Each of the foregoing cases was cited by the Committee to demonstrate that it is typical in diocesan cases for only one creditors' committee comprised solely or predominantly of abuse claimants to be appointed. [ECF Doc. 626, ¶ 27 n.7 & Ex. 6]. That committee composition is understandable when there is limited or no commercial debt identified. In some diocesan cases in which significant commercial debt is present, however, the committee's membership has consisted of both abuse claimants and commercial creditors. See, e.g., In re Archbishop of Agaña, No. 19-10 (Bankr. D. Guam filed Jan. 16, 2019) [ECF Doc. 89] (appointing to the committee a commercial creditor asserting an approximately $12 million claim against estate). In another diocesan case, the official unsecured creditors' committee was comprised solely of abuse claimants, but the court exercised its discretion to order the appointment of a second committee to represent the interests of 187 parishes, each affiliated but separately incorporated and a creditor of the debtor. See In re The Archdiocese of Saint Paul and Minneapolis, No. 15-30125 (Bankr. D. Minn. filed Jan. 16, 2015) [ECF Doc. 215].

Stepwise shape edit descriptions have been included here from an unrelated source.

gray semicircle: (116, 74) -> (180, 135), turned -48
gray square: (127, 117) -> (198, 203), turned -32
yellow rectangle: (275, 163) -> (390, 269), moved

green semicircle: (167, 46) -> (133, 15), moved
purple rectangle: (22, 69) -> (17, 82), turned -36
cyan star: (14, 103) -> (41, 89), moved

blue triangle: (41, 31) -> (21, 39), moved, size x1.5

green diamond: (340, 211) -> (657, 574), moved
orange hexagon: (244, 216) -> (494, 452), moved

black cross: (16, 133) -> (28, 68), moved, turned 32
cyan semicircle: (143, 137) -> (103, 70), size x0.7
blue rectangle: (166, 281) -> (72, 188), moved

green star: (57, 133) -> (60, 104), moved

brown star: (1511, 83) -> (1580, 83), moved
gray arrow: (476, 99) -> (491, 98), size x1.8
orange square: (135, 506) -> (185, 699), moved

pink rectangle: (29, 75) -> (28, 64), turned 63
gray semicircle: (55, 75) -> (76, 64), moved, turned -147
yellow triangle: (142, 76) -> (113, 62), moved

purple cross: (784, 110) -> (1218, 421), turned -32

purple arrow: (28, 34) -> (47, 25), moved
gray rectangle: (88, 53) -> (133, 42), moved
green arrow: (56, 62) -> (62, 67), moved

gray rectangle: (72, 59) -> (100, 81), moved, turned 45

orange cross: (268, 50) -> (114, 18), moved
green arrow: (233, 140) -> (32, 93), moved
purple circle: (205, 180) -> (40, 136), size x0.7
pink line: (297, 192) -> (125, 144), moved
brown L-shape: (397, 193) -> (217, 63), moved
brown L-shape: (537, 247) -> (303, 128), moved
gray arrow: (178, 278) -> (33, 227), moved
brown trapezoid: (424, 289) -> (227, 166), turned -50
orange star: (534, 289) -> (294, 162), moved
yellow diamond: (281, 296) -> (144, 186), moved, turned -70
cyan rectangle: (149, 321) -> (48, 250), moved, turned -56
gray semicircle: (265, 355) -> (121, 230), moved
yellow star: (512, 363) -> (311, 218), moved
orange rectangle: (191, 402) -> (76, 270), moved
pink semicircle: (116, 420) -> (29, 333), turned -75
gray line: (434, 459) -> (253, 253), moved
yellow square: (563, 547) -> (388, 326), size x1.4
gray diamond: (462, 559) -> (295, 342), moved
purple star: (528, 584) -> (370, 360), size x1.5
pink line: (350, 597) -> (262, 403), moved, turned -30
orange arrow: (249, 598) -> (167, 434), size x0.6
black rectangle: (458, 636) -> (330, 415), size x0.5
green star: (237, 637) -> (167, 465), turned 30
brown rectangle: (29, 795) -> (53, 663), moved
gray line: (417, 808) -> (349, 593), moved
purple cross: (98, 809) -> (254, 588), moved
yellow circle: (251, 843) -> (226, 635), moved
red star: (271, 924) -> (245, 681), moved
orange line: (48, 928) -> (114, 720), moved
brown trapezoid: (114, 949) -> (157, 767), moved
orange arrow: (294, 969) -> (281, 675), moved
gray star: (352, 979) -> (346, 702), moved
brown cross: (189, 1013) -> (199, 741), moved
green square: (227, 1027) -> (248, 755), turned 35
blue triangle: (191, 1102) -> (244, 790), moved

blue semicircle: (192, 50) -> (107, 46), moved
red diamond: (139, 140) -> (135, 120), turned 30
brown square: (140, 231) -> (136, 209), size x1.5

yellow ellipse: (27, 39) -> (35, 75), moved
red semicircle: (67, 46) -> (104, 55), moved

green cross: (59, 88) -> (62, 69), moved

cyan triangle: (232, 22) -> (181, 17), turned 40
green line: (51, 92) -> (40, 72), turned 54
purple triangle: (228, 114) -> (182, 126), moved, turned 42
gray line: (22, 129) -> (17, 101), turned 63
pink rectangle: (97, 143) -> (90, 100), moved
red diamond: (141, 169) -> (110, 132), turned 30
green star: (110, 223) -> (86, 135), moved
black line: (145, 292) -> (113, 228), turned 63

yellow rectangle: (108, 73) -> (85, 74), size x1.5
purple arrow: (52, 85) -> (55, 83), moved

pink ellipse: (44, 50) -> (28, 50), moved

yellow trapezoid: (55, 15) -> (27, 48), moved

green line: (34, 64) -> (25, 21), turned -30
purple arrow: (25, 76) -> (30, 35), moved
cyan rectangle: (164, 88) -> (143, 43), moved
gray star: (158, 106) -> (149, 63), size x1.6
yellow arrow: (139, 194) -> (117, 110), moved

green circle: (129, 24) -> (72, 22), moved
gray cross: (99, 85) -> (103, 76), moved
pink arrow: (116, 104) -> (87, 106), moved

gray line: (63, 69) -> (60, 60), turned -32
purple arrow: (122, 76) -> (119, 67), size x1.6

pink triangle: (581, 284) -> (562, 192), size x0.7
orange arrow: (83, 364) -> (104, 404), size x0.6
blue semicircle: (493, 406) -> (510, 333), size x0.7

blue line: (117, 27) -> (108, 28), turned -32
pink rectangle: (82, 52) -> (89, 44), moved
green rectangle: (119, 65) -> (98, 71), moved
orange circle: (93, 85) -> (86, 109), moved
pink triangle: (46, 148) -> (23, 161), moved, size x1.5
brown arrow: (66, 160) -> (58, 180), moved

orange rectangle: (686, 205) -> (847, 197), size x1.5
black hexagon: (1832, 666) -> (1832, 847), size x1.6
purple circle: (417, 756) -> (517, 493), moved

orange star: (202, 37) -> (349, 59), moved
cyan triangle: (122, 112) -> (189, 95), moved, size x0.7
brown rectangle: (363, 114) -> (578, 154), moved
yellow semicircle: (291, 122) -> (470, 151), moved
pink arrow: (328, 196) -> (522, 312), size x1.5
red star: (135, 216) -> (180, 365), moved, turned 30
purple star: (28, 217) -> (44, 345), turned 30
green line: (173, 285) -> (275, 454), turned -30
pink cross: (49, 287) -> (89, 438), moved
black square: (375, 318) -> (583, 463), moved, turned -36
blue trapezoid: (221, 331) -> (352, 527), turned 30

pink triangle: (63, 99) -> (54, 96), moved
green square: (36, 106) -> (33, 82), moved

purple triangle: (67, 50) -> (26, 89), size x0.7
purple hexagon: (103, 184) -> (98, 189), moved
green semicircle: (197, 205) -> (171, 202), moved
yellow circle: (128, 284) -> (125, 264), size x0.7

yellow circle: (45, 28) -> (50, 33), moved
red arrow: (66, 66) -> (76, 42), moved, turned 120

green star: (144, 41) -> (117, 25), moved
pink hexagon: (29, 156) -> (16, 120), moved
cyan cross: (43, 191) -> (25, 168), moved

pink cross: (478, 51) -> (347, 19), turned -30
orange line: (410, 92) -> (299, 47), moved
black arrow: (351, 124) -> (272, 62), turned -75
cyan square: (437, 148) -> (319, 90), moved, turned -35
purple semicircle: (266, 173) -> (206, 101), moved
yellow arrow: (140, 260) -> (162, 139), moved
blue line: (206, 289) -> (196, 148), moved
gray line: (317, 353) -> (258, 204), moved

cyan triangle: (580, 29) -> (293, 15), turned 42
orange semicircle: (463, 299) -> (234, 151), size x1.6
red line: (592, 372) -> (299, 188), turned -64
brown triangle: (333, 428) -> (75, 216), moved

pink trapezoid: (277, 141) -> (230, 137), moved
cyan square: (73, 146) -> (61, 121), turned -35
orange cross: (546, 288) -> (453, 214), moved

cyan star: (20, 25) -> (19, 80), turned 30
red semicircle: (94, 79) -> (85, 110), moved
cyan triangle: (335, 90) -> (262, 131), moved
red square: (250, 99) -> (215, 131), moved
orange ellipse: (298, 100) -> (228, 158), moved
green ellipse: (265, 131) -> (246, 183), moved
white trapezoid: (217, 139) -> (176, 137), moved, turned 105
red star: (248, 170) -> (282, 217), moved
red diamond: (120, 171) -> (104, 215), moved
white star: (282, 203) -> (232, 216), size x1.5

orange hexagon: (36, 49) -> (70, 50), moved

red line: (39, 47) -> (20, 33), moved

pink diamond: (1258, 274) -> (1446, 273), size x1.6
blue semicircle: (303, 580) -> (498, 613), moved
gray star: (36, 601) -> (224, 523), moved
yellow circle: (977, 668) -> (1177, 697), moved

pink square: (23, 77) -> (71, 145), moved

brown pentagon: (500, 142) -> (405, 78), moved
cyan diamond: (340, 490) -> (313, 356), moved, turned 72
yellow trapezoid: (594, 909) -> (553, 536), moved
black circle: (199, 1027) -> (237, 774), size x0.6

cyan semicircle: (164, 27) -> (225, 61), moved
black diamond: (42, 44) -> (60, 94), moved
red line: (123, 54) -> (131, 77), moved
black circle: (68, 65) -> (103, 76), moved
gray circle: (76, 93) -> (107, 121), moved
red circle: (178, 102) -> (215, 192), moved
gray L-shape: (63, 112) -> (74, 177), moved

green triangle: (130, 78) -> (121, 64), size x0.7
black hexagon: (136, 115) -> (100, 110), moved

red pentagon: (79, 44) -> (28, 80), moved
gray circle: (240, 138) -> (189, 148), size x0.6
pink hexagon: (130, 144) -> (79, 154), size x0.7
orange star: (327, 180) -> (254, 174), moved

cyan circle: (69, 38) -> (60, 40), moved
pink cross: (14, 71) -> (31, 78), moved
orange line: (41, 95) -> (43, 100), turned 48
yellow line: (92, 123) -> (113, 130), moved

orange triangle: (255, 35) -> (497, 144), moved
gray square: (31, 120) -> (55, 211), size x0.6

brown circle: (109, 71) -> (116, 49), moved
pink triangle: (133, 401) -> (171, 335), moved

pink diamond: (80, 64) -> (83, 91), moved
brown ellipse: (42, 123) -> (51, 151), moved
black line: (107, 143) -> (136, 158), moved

Ideally, the Survivor Members of the Committee could simultaneously advocate for their interests as well as those of commercial creditors as a consequence of the fiduciary duties they owe to all creditors. The Court does not question or discount the capacity of individual Survivor Members to advocate for more than one set of interests, but the fact is that the interests of abuse claimants and standard commercial creditors are different. See, e.g., Berthelot Dep. 48:10-25 (Dec. 10, 2020) (acknowledging those differences) [TMI Ex. 32]. The question for this Court is whether requiring the six Survivor Members to wear multiple hats can satisfy the requirements for adequate representation here, particularly when there is not even one member of the Committee holding a commercial claim to provide that perspective to the group.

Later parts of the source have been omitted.